* [Your objective] Output a faithful copy of the entries, every picture removed.

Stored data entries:

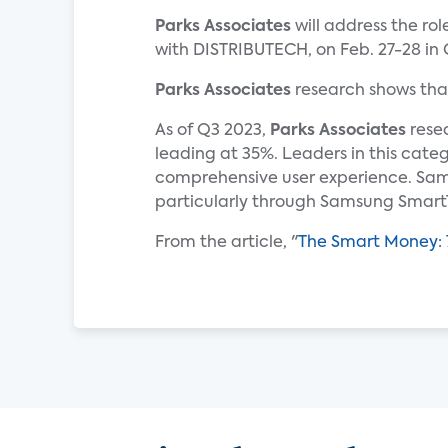
Parks Associates
will address the ro
with DISTRIBUTECH, on Feb. 27-28 in 
Parks Associates
research shows tha
As of Q3 2023,
Parks Associates
resea
leading at 35%. Leaders in this cate
comprehensive user experience. Sam
particularly through Samsung Smart
From the article, "
The Smart Money:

* [Answer below]
Parks Associates
will address the ro
with DISTRIBUTECH, on Feb. 27-28 in 
Parks Associates
research shows tha
As of Q3 2023,
Parks Associates
resea
leading at 35%. Leaders in this cate
comprehensive user experience. Sam
particularly through Samsung Smart
From the article, "
The Smart Money:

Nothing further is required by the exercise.